Why is North Korea growing its navy with submarines and nuclear drones?

According to a report by Reuters on September 8th, North Korea has revealed its efforts to enhance its naval capabilities by acquiring new nuclear armaments, such as an underwater drone, warships, and its initial operational missile submarine, during the previous year.

The maritime forces of North Korea have traditionally been smaller in contrast to the nation’s ground forces, and have been less noticeable because of its swiftly advancing ballistic missile program.

Analysts say that it may also assure support among naval commanders and boost national pride, as Kim Jong Un, the leader of the country with nuclear deterrence, has said that the navy will play a key role.

Ankit Panda from the Carnegie Endowment for International Peace in the United States stated, “The Korean People’s Navy probably appreciates the recent emphasis on naval nuclear capabilities.” “Until fairly recently, it seemed that Kim had mostly disregarded naval nuclear programs.”

Here is the information we have about the navy of North Korea and its most recent developments.

According to the 2022 Defense White Paper of the South Korean military, the Naval Force of the Korean People’s Army (KPANF) possesses approximately 470 surface vessels, which comprise of guided missile ships, torpedo boats, small patrol vessels, and fire support boats.

It possesses approximately 70 submarines, which include Romeo-class ships with Soviet-era design, as well as small submarines.

The naval forces also possess approximately 40 auxiliary vessels and 250 amphibious vessels.

The navy of Pyongyang is divided into two fleets, which cover about 60 percent of the country’s west and east coasts, according to Paper White.

The North Korean Naval Force possesses the capacity to carry out any surprise attack at any given time because its deep-sea operations are primarily limited due to the fact that its force consists mainly of small, high-speed vessels, as stated by the paper.
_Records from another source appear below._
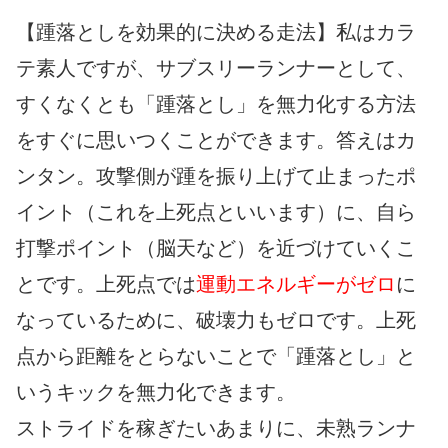
【踵落としを効果的に決める走法】私はカラ
テ素人ですが、サブスリーランナーとして、
すくなくとも「踵落とし」を無力化する方法
をすぐに思いつくことができます。答えはカ
ンタン。攻撃側が踵を振り上げて止まったポ
イント（これを上死点といいます）に、自ら
打撃ポイント（脳天など）を近づけていくこ
とです。上死点では
運動エネルギーがゼロ
に
なっているために、破壊力もゼロです。上死
点から距離をとらないことで「踵落とし」と
いうキックを無力化できます。
ストライドを稼ぎたいあまりに、未熟ランナ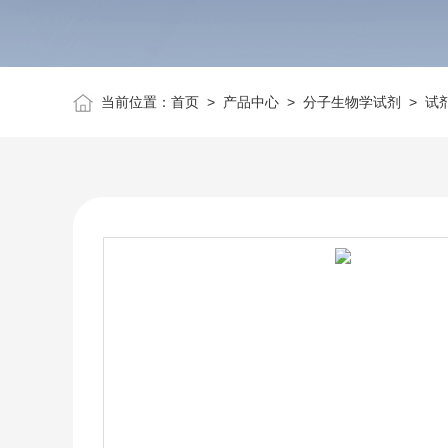
当前位置：
首页
>
产品中心
>
分子生物学试剂
>
试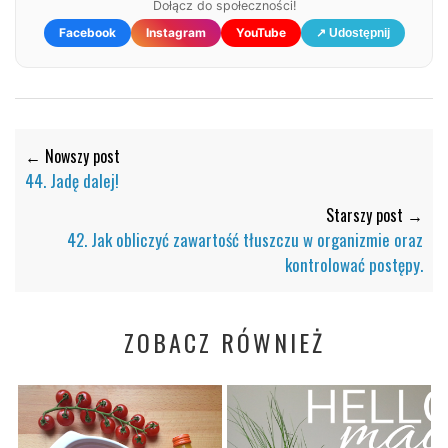
Dołącz do społeczności!
Facebook
Instagram
YouTube
↗ Udostępnij
← Nowszy post
44. Jadę dalej!
Starszy post →
42. Jak obliczyć zawartość tłuszczu w organizmie oraz
kontrolować postępy.
ZOBACZ RÓWNIEŻ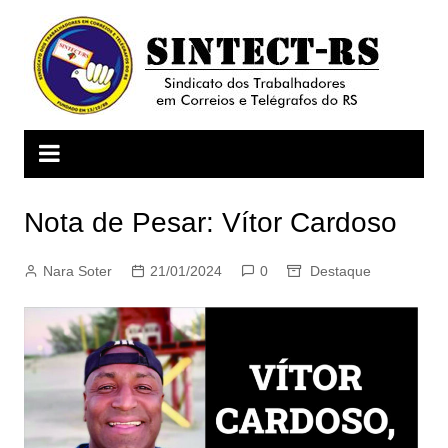
Ir
para
o
conteúdo
Nota de Pesar: Vítor Cardoso
Nara Soter
21/01/2024
0
Destaque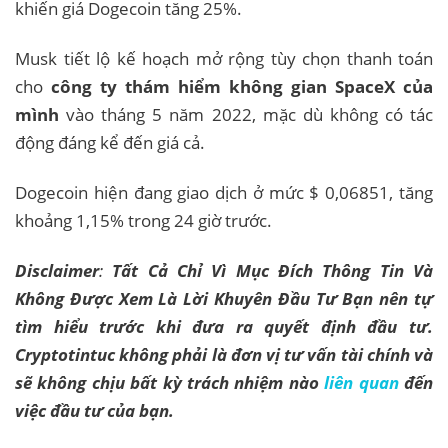
khiến giá Dogecoin tăng 25%.
Musk tiết lộ kế hoạch mở rộng tùy chọn thanh toán
cho
công ty thám hiểm không gian SpaceX của
mình
vào tháng 5 năm 2022, mặc dù không có tác
động đáng kể đến giá cả.
Dogecoin hiện đang giao dịch ở mức $ 0,06851, tăng
khoảng 1,15% trong 24 giờ trước.
Disclaimer
:
Tất Cả Chỉ Vì Mục Đích Thông Tin Và
Không Được Xem Là Lời Khuyên Đầu Tư Bạn nên tự
tìm hiểu trước khi đưa ra quyết định đầu tư.
Cryptotintuc không phải là đơn vị tư vấn tài chính và
sẽ không chịu bất kỳ trách nhiệm nào
liên quan
đến
việc đầu tư của bạn.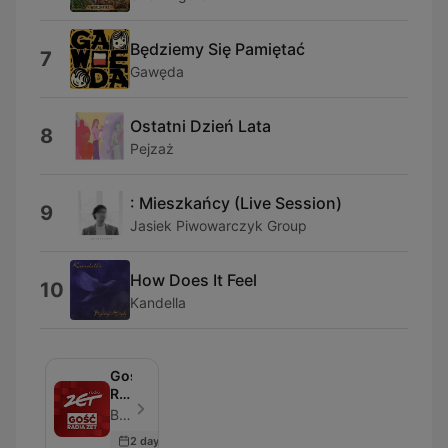
Będziemy Się Pamiętać
7
Gawęda
Ostatni Dzień Lata
8
Pejzaż
: Mieszkańcy (Live Session)
9
Jasiek Piwowarczyk Group
How Does It Feel
10
Kandella
Gość
Radia
ZET
Beata Lubecka - Odcinek 216
2 days ago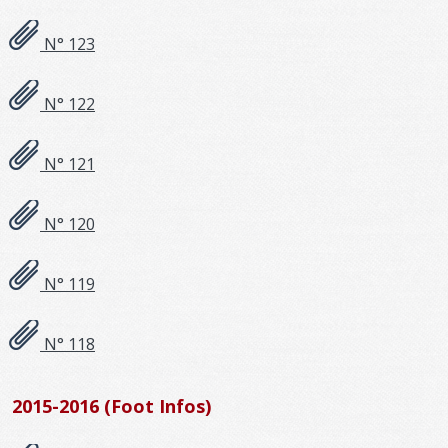
N° 123
N° 122
N° 121
N° 120
N° 119
N° 118
2015-2016 (Foot Infos)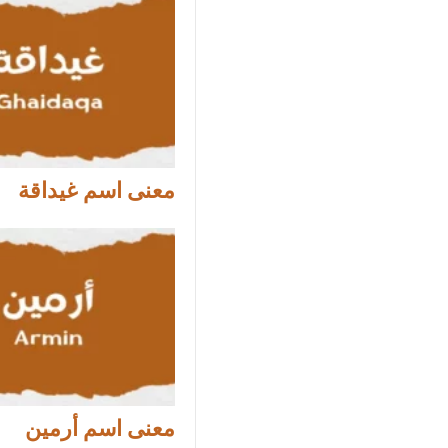
معنى اسم غيداقة
معنى اسم أرمين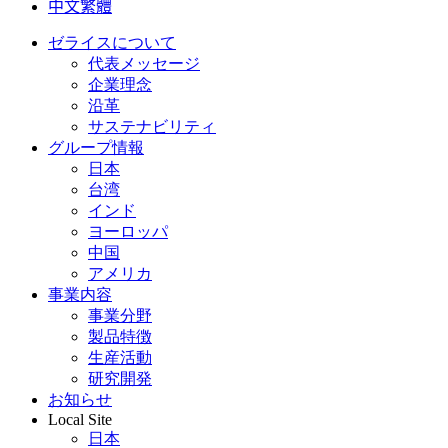
中文繁體
ゼライスについて
代表メッセージ
企業理念
沿革
サステナビリティ
グループ情報
日本
台湾
インド
ヨーロッパ
中国
アメリカ
事業内容
事業分野
製品特徴
生産活動
研究開発
お知らせ
Local Site
日本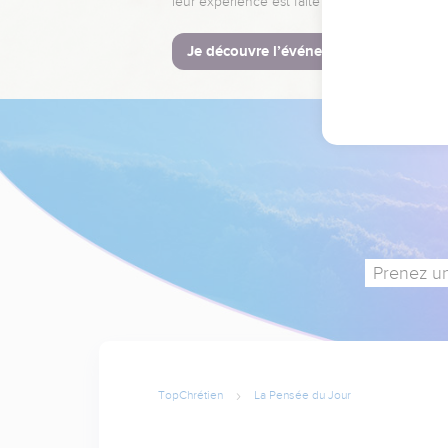
leur expérience est faite pour vous.
Je découvre l’événement
Prenez un
TopChrétien
La Pensée du Jour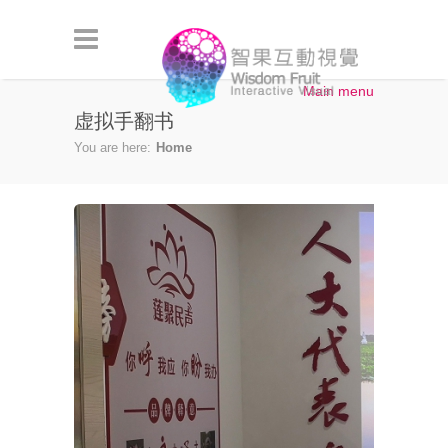
Skip to main content
Main menu
虚拟手翻书
You are here:
Home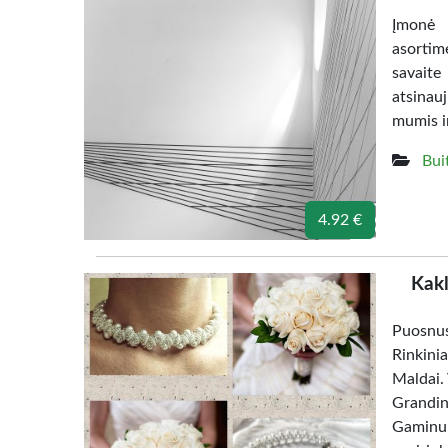
Įmonė 
asortim
savaite
atsinau
mumis i
Bui
4.92 €
Kakl
Puosnus
Rinkini
Maldai. 
Grandin
Gaminu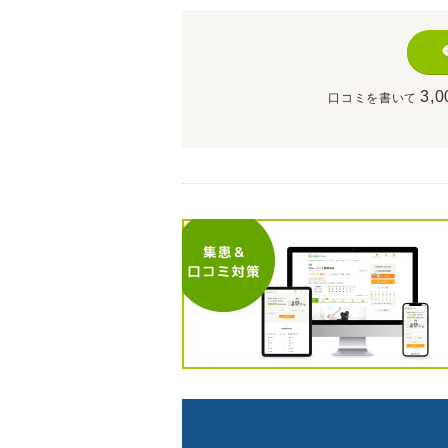
3,0
口コミを書いて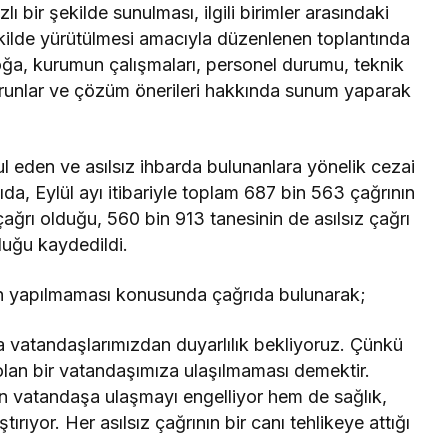
zlı bir şekilde sunulması, ilgili birimler arasındaki
şekilde yürütülmesi amacıyla düzenlenen toplantında
a, kurumun çalışmaları, personel durumu, teknik
n sorunlar ve çözüm önerileri hakkında sunum yaparak
ul eden ve asılsız ihbarda bulunanlara yönelik cezai
tıda, Eylül ayı itibariyle toplam 687 bin 563 çağrının
 çağrı olduğu, 560 bin 913 tanesinin de asılsız çağrı
duğu kaydedildi.
rın yapılmaması konusunda çağrıda bulunarak;
a vatandaşlarımızdan duyarlılık bekliyoruz. Çünkü
ı olan bir vatandaşımıza ulaşılmaması demektir.
an vatandaşa ulaşmayı engelliyor hem de sağlık,
tırıyor. Her asılsız çağrının bir canı tehlikeye attığı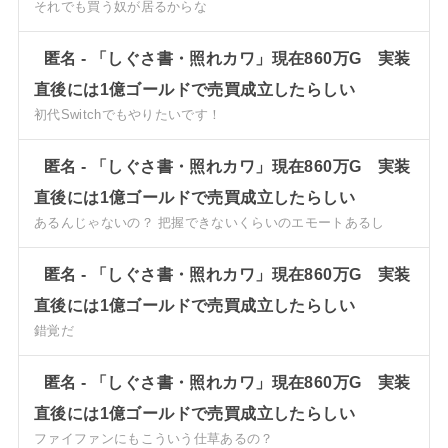
それでも買う奴が居るからな
匿名
-
「しぐさ書・照れカワ」現在860万G 実装
直後には1億ゴールドで売買成立したらしい
初代Switchでもやりたいです！
匿名
-
「しぐさ書・照れカワ」現在860万G 実装
直後には1億ゴールドで売買成立したらしい
あるんじゃないの？ 把握できないくらいのエモートあるし
匿名
-
「しぐさ書・照れカワ」現在860万G 実装
直後には1億ゴールドで売買成立したらしい
錯覚だ
匿名
-
「しぐさ書・照れカワ」現在860万G 実装
直後には1億ゴールドで売買成立したらしい
ファイファンにもこういう仕草あるの？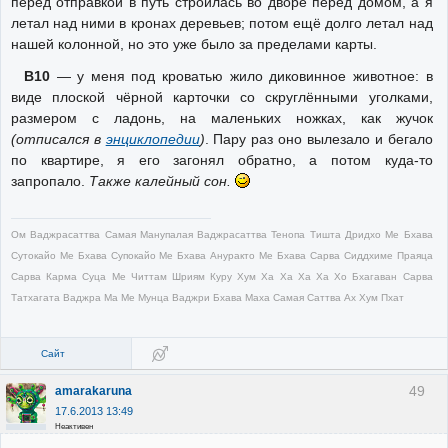
перед отправкой в путь строилась во дворе перед домом, а я
летал над ними в кронах деревьев; потом ещё долго летал над
нашей колонной, но это уже было за пределами карты.
В10
— у меня под кроватью жило диковинное животное: в
виде плоской чёрной карточки со скруглёнными уголками,
размером с ладонь, на маленьких ножках, как жучок
(отписался в
энциклопедии
)
. Пару раз оно вылезало и бегало
по квартире, я его загонял обратно, а потом куда-то
запропало.
Также калейный сон.
Ом Ваджрасаттва Самая Манупалая Ваджрасаттва Тенопа Тишта Дридхо Ме Бхава
Сутокайо Ме Бхава Супокайо Ме Бхава Ануракто Ме Бхава Сарва Сиддхиме Праяца
Сарва Карма Суца Ме Читтам Шриям Куру Хум Ха Ха Ха Ха Хо Бхагаван Сарва
Татхагата Ваджра Ма Ме Мунца Ваджри Бхава Маха Самая Саттва Ах Хум Пхат
Сайт
49
amarakaruna
17.6.2013 13:49
Неактивен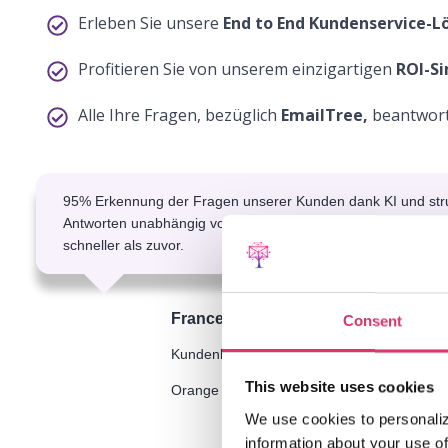
Erleben Sie unsere
End to End Kundenservice-L
Profitieren Sie von unserem einzigartigen
ROI-Si
Alle Ihre Fragen, bezüglich
EmailTree,
beantwor
95% Erkennung der Fragen unserer Kunden dank KI und stru
Antworten unabhängig vom Korrespondenten, in fünf Sprach
schneller als zuvor.
France-Diane Hardy
Consent
Kundenbindung-Direktor
This website uses cookies
Orange Luxembourg
We use cookies to personaliz
information about your use of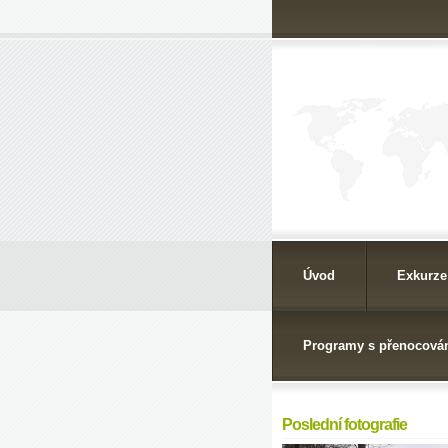
Úvod
Exkurze
Programy s přenocová
Poslední fotografie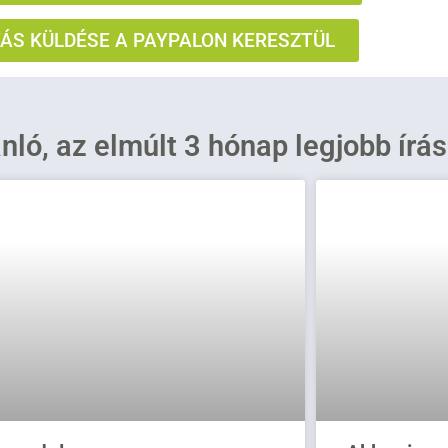
S KÜLDÉSE A PAYPALON KERESZTÜL
ánló, az elmúlt 3 hónap legjobb írá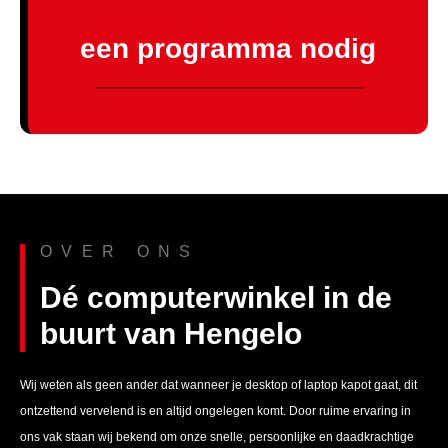
een programma nodig
KLIK HIER
------------------------------------------------------------------------------------------------------------------------------------------------------------------------
Wij helpen je graag!
OVER ONS
Dé computerwinkel in de
buurt van Hengelo
KLIK HIER
Wij weten als geen ander dat wanneer je desktop of laptop kapot gaat, dit
ontzettend vervelend is en altijd ongelegen komt. Door ruime ervaring in
ons vak staan wij bekend om onze snelle, persoonlijke en daadkrachtige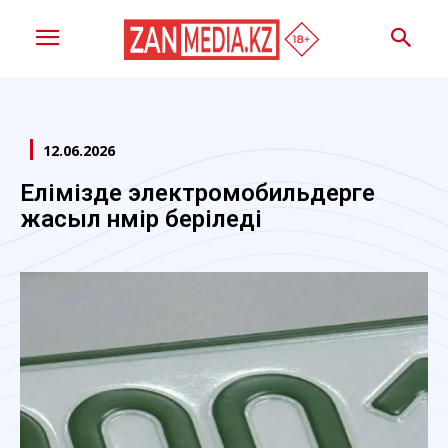
12.06.2026
Елімізде электромобильдерге
жасыл нөмір беріледі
What Are the Latest Weapons in the Navy’s Arsenal?

In March and April, North Korea conducted tests on what it claimed to be a nuclear-capable unmanned underwater assault weapon.

The newly named “Haeil” drone system is designed to carry out covert attacks in enemy waters, targeting major operational ports and naval vessels, causing an underwater explosion and destroying the intended targets, as mentioned by the media.

Analysts said that the operational concept of Russia’s Poseidon nuclear torpedoes was similar to a new category of retaliatory weapons meant to create destructive radioactive blasts in coastal areas.

However, a report from the Washington-based North 38 stated that the limited range and slow speed of the weapon substantially reduced its time-to-target, accuracy, and lethality compared to the existing nuclear-armed ballistic and cruise missiles of North Korea.

In August, Kim inspected a new Amnok-class corvette, a patrol ship that state media said was capable of firing nuclear-armed cruise missiles.

According to an analysis by the specialist website Naval News, North Korea’s nuclear cruise missile capability is considered a significant advancement, even though most of the weapons and sensors on board are significantly outdated compared to western or Asian designs. This capability has been described as a “game changer” by the website, which highlights its importance for potential adversaries.

On Friday, North Korea said it had launched its first operational “tactical nuclear attack submarine” and assigned it to the eastern fleet.

The vessel appears to be a modified Romeo-class submarine with 10 launch tubes, most likely armed with ballistic missiles and cruise missiles.

South Korean officials mentioned that the new submersible vehicle appears to be partially functional, but they refrained from disclosing additional information.

Like the nuclear drone, its use in a war may be limited compared with North Korea’s more robust land-based missiles, analysts said.

Vann Van Diepen, a former weapons specialist from the U.S. Government collaborating with 38 North, expressed, “Their underwater vessels simply won’t possess the same level of durability as their forces stationed on land.” “Moreover, they will encounter significant challenges in deploying an adequate number of missiles at sea to have a substantial impact.”